# Heating System Upgrade - Costings



## wimpybeaver (5 Feb 2013)

Hi,

I have been reading a lot of posts on the cost of upgrading and putting in a new central heating system here and I have just got a quote for my job and I think it looks pretty high. Can anyone offer their advice on the below details.

We just moved into our new home a couple of months ago. It technically was treated as two homes (old cottage & two level extension which is 20 years old) and because of this it has two separate CHS. We live in the extension at the moment but the long term is to make it one home.

Both systems are oil and are oil range cookers/boilers that are 30+ years old with drip feed systems and no timers :-0

We got a quote to join the two systems up, remove and install a new oil condensing boiler in a coal shed (this will be the new boiler house and is attached to the house with electricity) and it came in at 7,200 excluding vat and excluding the grant. If you include the grant and VAT, its ~7500.

A more exact detail of the quote are:
Supply & fit 35kw Grant Vortex boiler
Remote firevalve & magniclean filter
Run new oil line from tank to boiler
Run 1" copper from boiler to hot-press
Run heating & hot water pipes from hot-press to cottage and lag in armoflex
Disconnect & remove hot-press in cottage
Supply & fit 300L stainless steel dual coil hot water cylinder
Re-pipe hot-press, flush heating system and fit one rad in hot-press
Fit 4 zone heating controls, controlled via 4 channel 7 day programmer, 3 digital room thermostats controlling 3 heating zones (cottage, new house downstairs, new house upstairs).
Cylinder stat controlling hot water
4 motorised valves
Replace cold water storage tank in Attic
Includes all electrical work


So this is excluding replacing radiators (except 1 new one) and excluding the solar kit too


From my research I have done some checks on equipment

Grant Vortex 35kW Boiler House Model: €1,200 Incl Vat
Flue Kit: €160 Incl VAT
300L Stainless steel dual Coil solar hot water: ~€1000

So that's the two main costs that I could see and there's a ~€5000 euro gap

I don't know the cost of copper pipes, thermostats, and valves but I'm struggling to imagine its more than another €2000 which would leave €3000 profit.

I also asked about time and I was told 4-5 days for the work.

Some other details that might help.
Will be moving current oil tank to a new place
New oil line run will be ~15 meters
New pipes to run from new boiler house to hot-press will be ~8 meters
Pipes to run from hot-press to cottage will be ~20 meters    


So after reading that, do you think im being a bit too tough on the price or does that sound okay?
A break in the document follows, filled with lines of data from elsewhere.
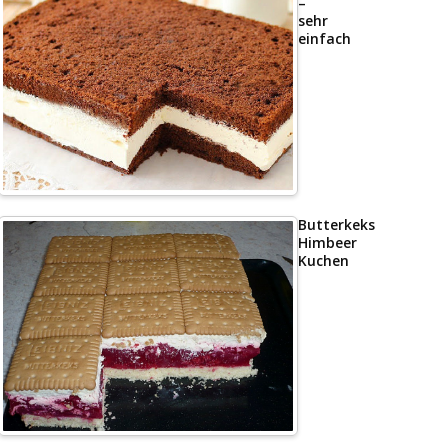
–
sehr
einfach
Butterkeks
Himbeer
Kuchen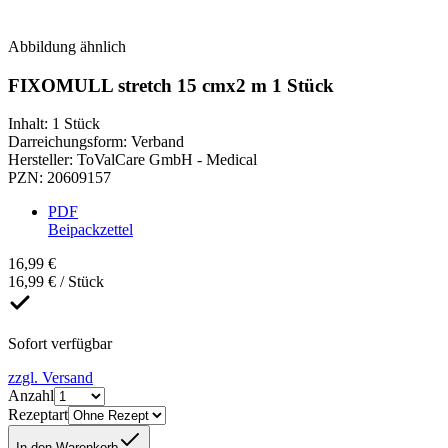
Abbildung ähnlich
FIXOMULL stretch 15 cmx2 m 1 Stück
Inhalt
:
1 Stück
Darreichungsform
:
Verband
Hersteller
:
ToValCare GmbH - Medical
PZN
:
20609157
PDF
Beipackzettel
16,99 €
16,99 € / Stück
Sofort verfügbar
zzgl. Versand
Anzahl
Rezeptart
In den Warenkorb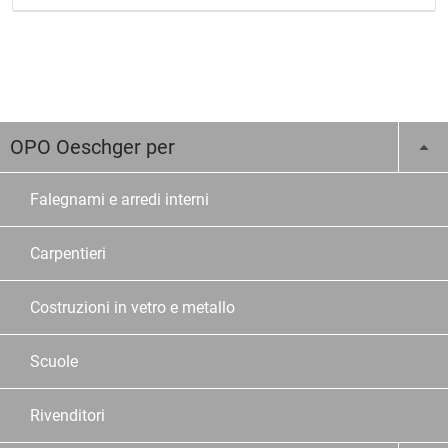
OPO Oeschger per
Falegnami e arredi interni
Carpentieri
Costruzioni in vetro e metallo
Scuole
Rivenditori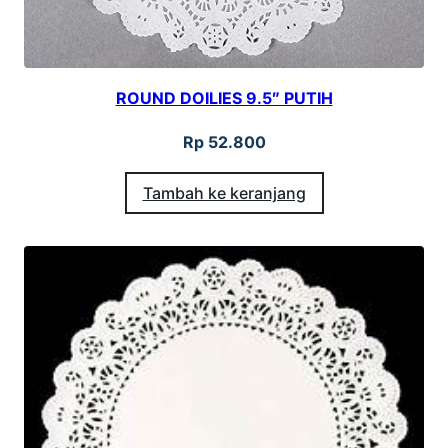
ROUND DOILIES 9.5″ PUTIH
Rp
52.800
Tambah ke keranjang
Oh, I live in Leinster but not Dublin so its not even a Dublin premium either  

Thanks for any advice you can offer,

Wimpy

P.S. I got the new rads and the solar kit priced separately and I can include them later if anyone is interested but I want to focus on this first question ;-)


----------



## firsthouse (5 Feb 2013)

Seems very high to me considering you are not even getting new radiators. I recently got a quote for a new heating system on a 3 bed semi with kitchen extension keeping the cylinder tank and it was 4000 and that included new piping throughout, new A energy rating boiler and 9 radiators and he would also plumb in my new bathroom also.


----------



## wimpybeaver (5 Feb 2013)

That's what I thought. We have 16 rads that I got a quote for separate to replace.
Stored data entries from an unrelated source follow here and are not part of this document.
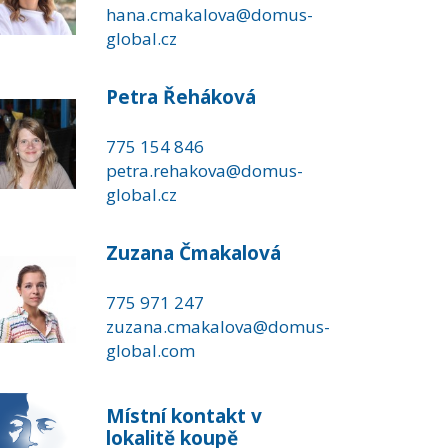
hana.cmakalova@domus-
global.cz
Petra Řeháková
775 154 846
petra.rehakova@domus-
global.cz
Zuzana Čmakalová
775 971 247
zuzana.cmakalova@domus-
global.com
Místní kontakt v
lokalitě koupě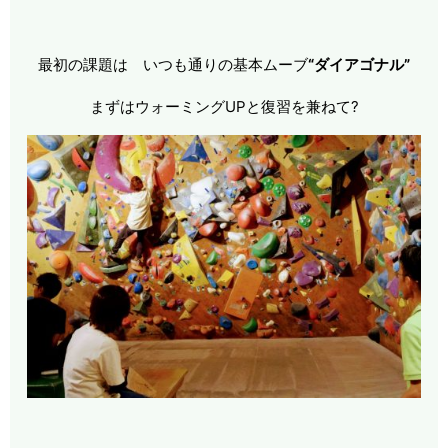
最初の課題は いつも通りの基本ムーブ
“ダイアゴナル”
まずはウォーミングUPと復習を兼ねて?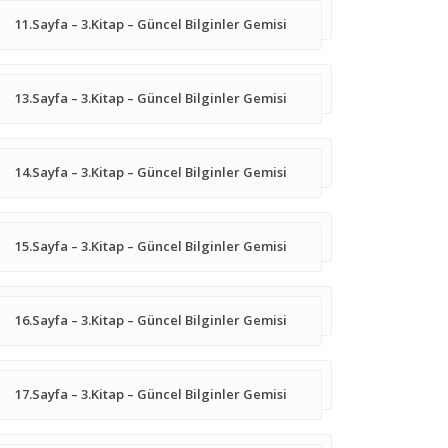
11.Sayfa – 3.Kitap – Güncel Bilginler Gemisi
13.Sayfa – 3.Kitap – Güncel Bilginler Gemisi
14.Sayfa – 3.Kitap – Güncel Bilginler Gemisi
15.Sayfa – 3.Kitap – Güncel Bilginler Gemisi
16.Sayfa – 3.Kitap – Güncel Bilginler Gemisi
17.Sayfa – 3.Kitap – Güncel Bilginler Gemisi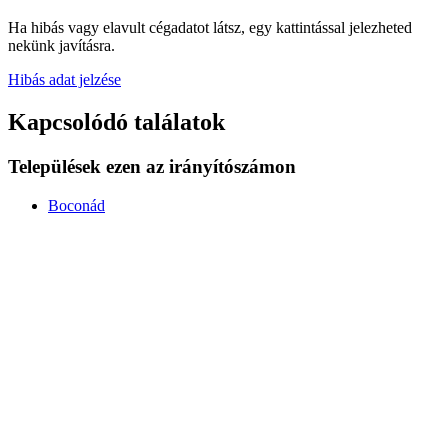
Ha hibás vagy elavult cégadatot látsz, egy kattintással jelezheted
nekünk javításra.
Hibás adat jelzése
Kapcsolódó találatok
Települések ezen az irányítószámon
Boconád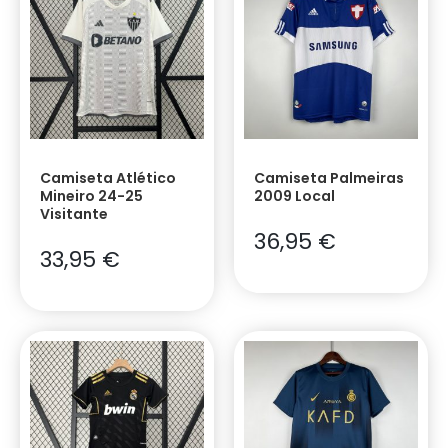
Camiseta Atlético
Camiseta Palmeiras
Mineiro 24-25
2009 Local
Visitante
36,95
€
33,95
€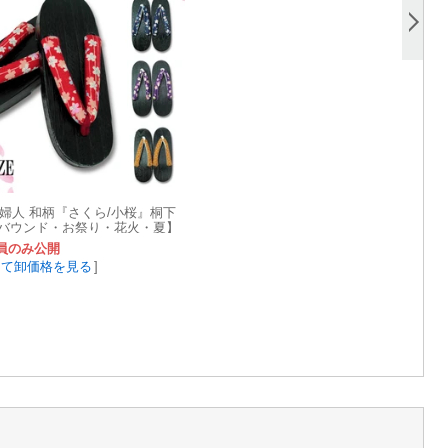
/婦人 和柄『さくら/小桜』桐下
ンバウンド・お祭り・花火・夏】
員のみ公開
して卸価格を見る
]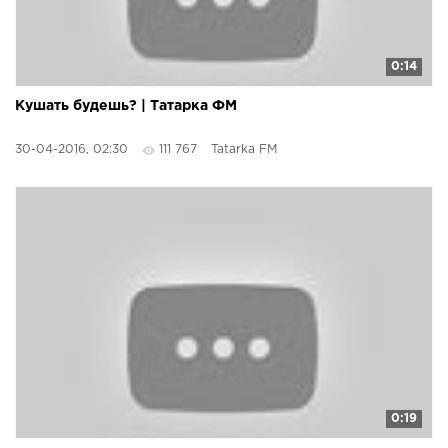
0:14
Кушать будешь? | Татарка ФМ
30-04-2016, 02:30
111 767
Tatarka FM
0:19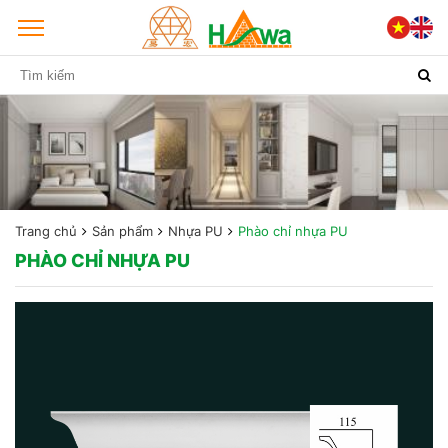
Trang chủ
Sản phẩm
Nhựa PU
Phào chỉ nhựa PU
PHÀO CHỈ NHỰA PU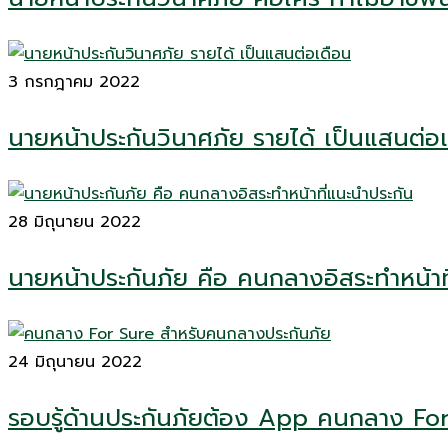
3 กรกฎาคม 2022
นายหน้าประกันวินาศภัย รายได้ เป็นแสนต่อเด
28 มิถุนายน 2022
นายหน้าประกันภัย คือ คนกลางอิสระทำหน้าที
24 มิถุนายน 2022
รอบรู้ด้านประกันภัยต้อง App คนกลาง Fo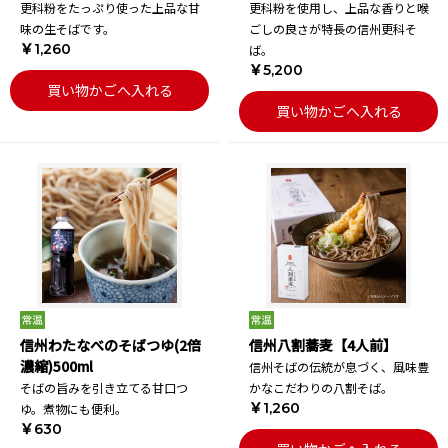
更科粉をたっぷり使った上品な甘
更科粉を使用し、上品な香りと喉
味の生そばです。
ごしの良さが特長の信州更科そ
￥1,260
ば。
￥5,200
買い物かごへ入れる
買い物かごへ入れる
信州わたなべのそばつゆ(2倍
信州八割蕎麦【4人前】
濃縮)500ml
信州そばの伝統が息づく、風味豊
そばの旨みを引き立てる甘口つ
かなこだわりの八割そば。
￥1,260
ゆ。煮物にも便利。
￥630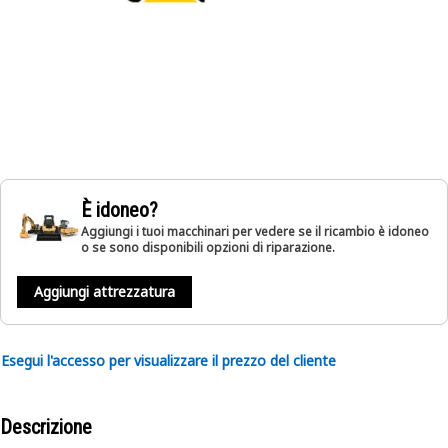
È idoneo?
Aggiungi i tuoi macchinari per vedere se il ricambio è idoneo
o se sono disponibili opzioni di riparazione.
Aggiungi attrezzatura
Esegui l'accesso per visualizzare il prezzo del cliente
Descrizione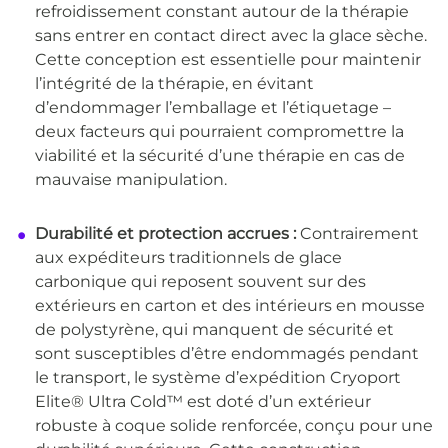
refroidissement constant autour de la thérapie
sans entrer en contact direct avec la glace sèche.
Cette conception est essentielle pour maintenir
l’intégrité de la thérapie, en évitant
d’endommager l’emballage et l’étiquetage –
deux facteurs qui pourraient compromettre la
viabilité et la sécurité d’une thérapie en cas de
mauvaise manipulation.
Durabilité et protection accrues :
Contrairement
aux expéditeurs traditionnels de glace
carbonique qui reposent souvent sur des
extérieurs en carton et des intérieurs en mousse
de polystyrène, qui manquent de sécurité et
sont susceptibles d’être endommagés pendant
le transport, le système d’expédition Cryoport
Elite® Ultra Cold™ est doté d’un extérieur
robuste à coque solide renforcée, conçu pour une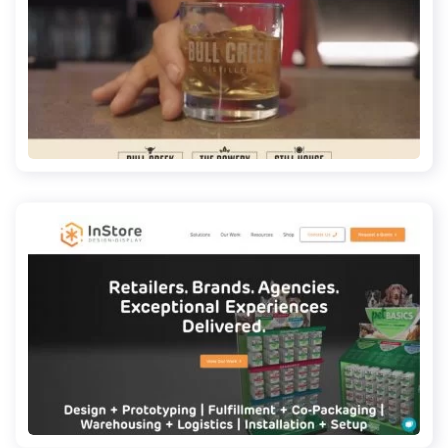
bullcreekdistillery.com
instoredesigndisplay.com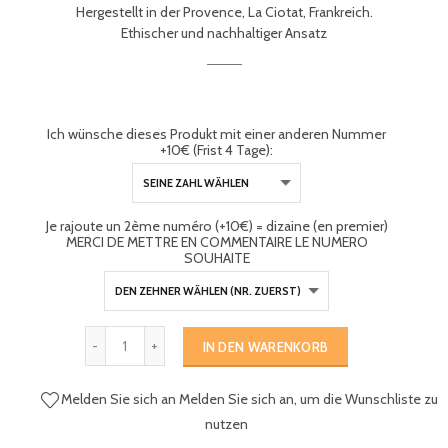
Hergestellt in der Provence, La Ciotat, Frankreich.
Ethischer und nachhaltiger Ansatz
Ich wünsche dieses Produkt mit einer anderen Nummer
+10€ (Frist 4 Tage):
Je rajoute un 2ème numéro (+10€) = dizaine (en premier)
MERCI DE METTRE EN COMMENTAIRE LE NUMERO
SOUHAITE
IN DEN WARENKORB
Melden Sie sich an
Melden Sie sich an, um die Wunschliste zu
nutzen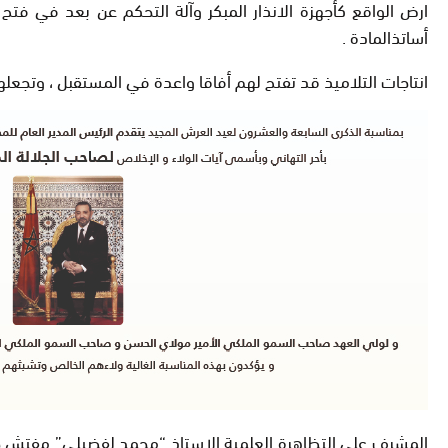
ارض الواقع كأجهزة الانذار المبكر وآلة التحكم عن بعد في فتح
أساتذالمادة .
انتاجات التلاميذ قد تفتح لهم أفاقا واعدة في المستقبل ، وتجعله
المشرف على التظاهرة العلمية الاستاذ “محمد لفضيلي” مفتش جهو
Quinn Compact high output ones (obviously diff sizes for diff rooms) but that was €2500 excluding VAT (~€2900 inc VAT)

Thats nearly the price of your new system.. :-(


----------



## Shane007 (5 Feb 2013)

Seems high alright but without seeing it, it is difficult to refute.
I recently replumbed a whole house, new system complete, new Grant Vortex outdoor boiler, new oil line, new oil tank & base, all new rads with TRV's, new cylinder, zoned system for SEAI grant approval, all new pipework, attic tanks, etc. Cost was €6,300 incl vat.
Price included full wiring of heating system.
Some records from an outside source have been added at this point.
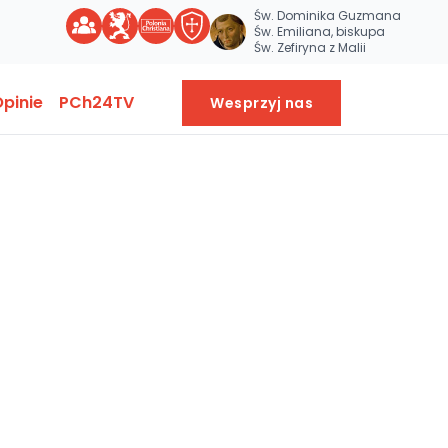
Św. Dominika Guzmana
Św. Emiliana, biskupa
Św. Zefiryna z Malii
pinie
PCh24TV
Wesprzyj nas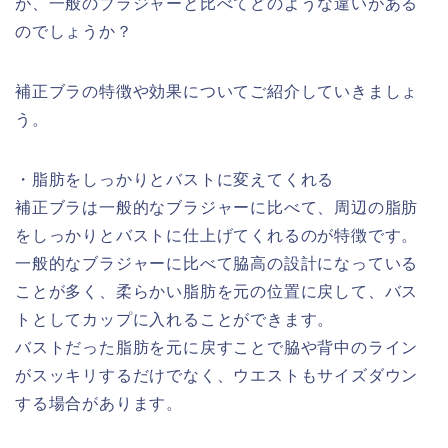
が、一般のブラジャーと比べてどのような違いがある
のでしょうか？
補正ブラの特徴や効果についてご紹介していきましょ
う。
・脂肪をしっかりとバストに変えてくれる
補正ブラは一般的なブラジャーに比べて、周辺の脂肪
をしっかりとバストに仕上げてくれるのが特徴です。
一般的なブラジャーに比べて脇高の設計になっている
ことが多く、柔らかい脂肪を元の位置に戻して、バス
トとしてカップに入れることができます。
バストだった脂肪を元に戻すことで脇や背中のライン
がスッキリするだけでなく、ウエストもサイズダウン
する場合があります。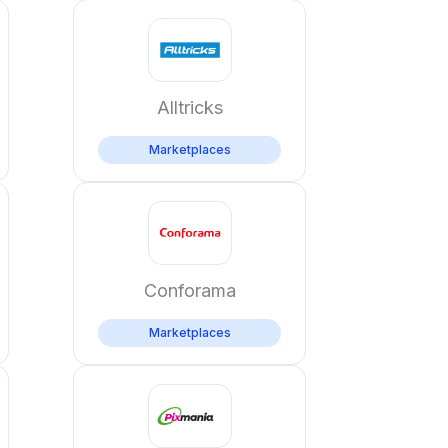
Alltricks
Marketplaces
Conforama
Marketplaces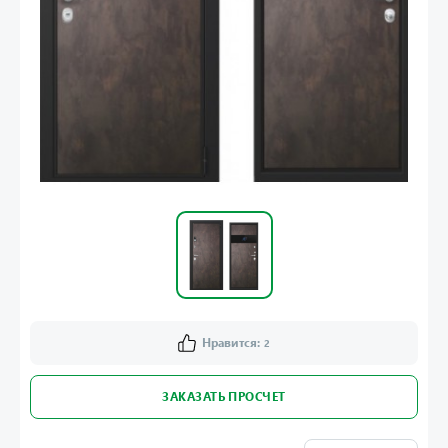
Нравится:
2
ЗАКАЗАТЬ ПРОСЧЕТ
As I said seems high but without seeing the job it could be a a lot of materials. It's very easy to knock a price sitting on a couch, very different when everyone is pricing from the same hymn sheet!


----------



## wimpybeaver (5 Feb 2013)

Hi Shane, Thanks for the feedback. pm me if you would be interested in coming out and putting in a price on it. I'm in the Meath Area near Athboy so maybe a bit far from KK but if your passing near on another job it might be worth a visit.


----------



## Shane007 (5 Feb 2013)

Sure, we cover a fairly large area in Leinster. What area are you in?


----------



## Shane007 (5 Feb 2013)

Work that area regularly. Was not too far from you today actually!


----------



## wimpybeaver (5 Feb 2013)

Great, I got your message and sent you an email, cheers.


----------